Morton Nussbaum elicited laughter from members of the panel and audience when he suggested that a Green Card program is needed for shrimp imports.
"I want to find out if there's a way to determine if shrimp has traveled around the world," he stated. "Scientists say that all human life began in Africa. Maybe all shrimp life began in Thailand."
The IMS chairman, a seafood business veteran, said that his company does all the due dilligence that it can. However, this may not be enough.
"If we do everything that is required, and someone takes a load of shrimp from China and ships it to Indonesia where it is mixed into his own production, and Customs suspects it, we have to pay the duty," he commented. "So, no matter what we do, unless we station our own people overseas, it doesn't matter. We still have to pay the duty, though the penalty may be waived."
Cone replied: "That's correct. With the right attorney, you won't have to pay the penalty. It's always been that way."
Nussbaum pointed out that profit margins for importers "are getting squeezed as we get pushed and pushed ... Our margins are shrinking ever year. The number of distributors is going down. It's not that there are fewer companies left making more money ... The guys who are left are making less money. Something is wrong here."

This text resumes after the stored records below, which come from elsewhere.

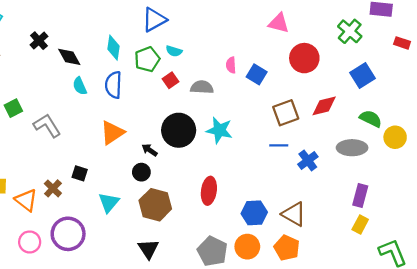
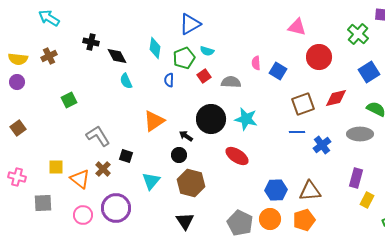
black cross: (39, 41) -> (91, 42), turned -35
blue semicircle: (113, 85) -> (169, 80), moved, size x0.6
gray L-shape: (47, 126) -> (98, 136), moved
red ellipse: (209, 191) -> (237, 156), moved, turned -65
purple rectangle: (360, 195) -> (356, 178), moved
brown triangle: (294, 214) -> (310, 191), turned -35
orange pentagon: (287, 248) -> (304, 220), turned 30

Shrimp farmers are feeling the squeeze too, as global supplies--most of which is produced in Southeast Asia--has reached 2.8 million metric tons.
"Producers in the Western Hemisphere are having a difficult time now being able to produce at a price that allows them to stay in business," said panel member William More, director and vice president of the Aquaculture Certification Council, which is based in Kirkland, Washington.

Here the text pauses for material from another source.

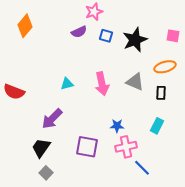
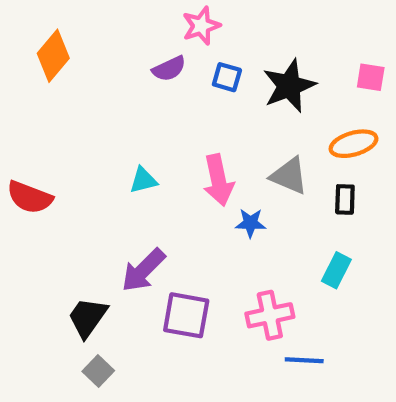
purple arrow: (52, 119) -> (143, 270), moved
blue star: (117, 126) -> (251, 223), moved
blue line: (142, 168) -> (304, 360), turned -42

"With rising costs and profits for the producer going down, it has reached a point where I think if prices continue to be flat, which is the projection, you will see a lot of producers go out of business," added More. "And you will see a lot more consolidation than in past years."

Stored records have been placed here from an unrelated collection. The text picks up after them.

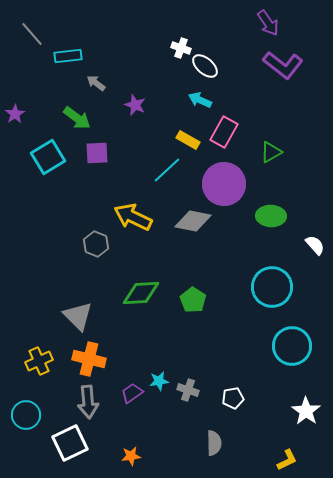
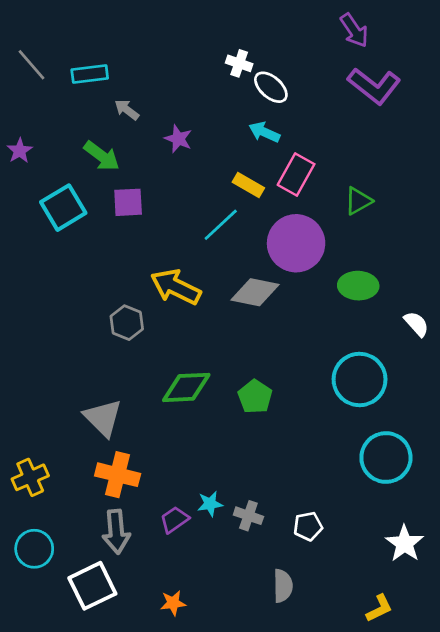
gray line: (32, 34) -> (32, 65), moved
yellow cross: (39, 361) -> (30, 477), moved

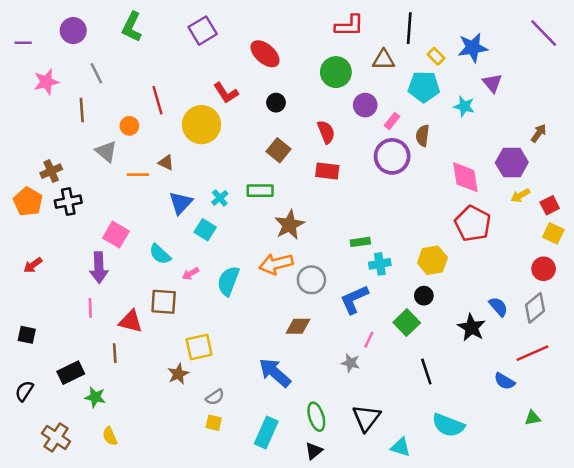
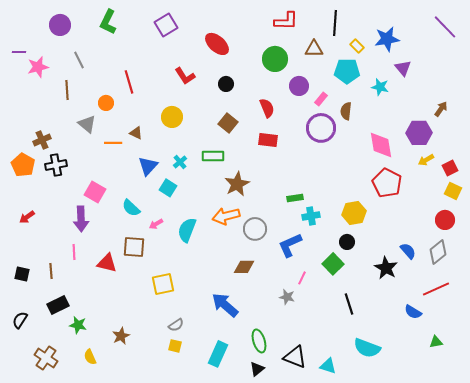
purple line: (23, 43) -> (19, 52), moved
yellow circle: (201, 125) -> (172, 117), moved, size x0.7
brown line: (115, 353) -> (51, 271), moved
brown star: (178, 374) -> (121, 336), moved
black triangle: (366, 418) -> (295, 357), moved, turned -45

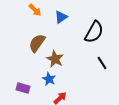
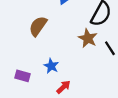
brown star: (55, 59) -> (88, 38), moved

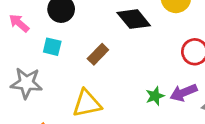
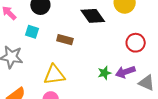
brown rectangle: (98, 54) -> (65, 40), turned 56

Illustrating just how cheap Pacific whites (Peneaus vannamei) have become in the United States retail market, Steve Hedlund, moderator of the Forum, remarked: "It's amazing, shrimp prices are as inexpensive as chicken today."
Nussbaum could not resist the opportunity to let that statement pass without comment.
"I think the chicken people are going to sue us, because we are taking away their business," he joked. "People are switching from chicken to shrimp because of low prices!"
On the positive side of the ledger, suppliers are fetching higher prices for black tiger (Peneaus monodon) shrimp, which has prompted producers in Thailand to gear up output of that species.
RELATED ARTICLE: IMS launches new DelicaSea brand along with legal sea foods retail packs.
West Newton, Massachusetts, USA-based frozen seafood supplier International Marketing Specialists (IMS) has launched DelicaSea, a line of consumer shrimp and squid products. The brand will initially include 15 shrimp items and one squid product, ranging from peeled and cleaned tail-on cooked black tigers and easy-peel shell-on whites, to cleaned calamari.
"DelicaSea is positioned as a premium line of both raw and cooked frozen shrimp and squid products for the foodservice and retail categories," said Morton Nussbaum, chairman and ceo of IMS. In addition to DelicaSea, IMS has introduced three new retail packs under the Legal Sea Foods restaurant chain brand name: Gourmet Breaded Butterfly Shrimp, Jumbo Cocktail Shrimp, and Cooked Salad Shrimp. Each features farm-raised product sourced from Thailand.
Legal Sea Foods, a restaurant and oyster bar business with roots in Boston dating back to 1950, operates 30 outlets in the Eastern United States extending from the New England region to Florida. The second-generation family enterprise is run by Roger Berkowitz.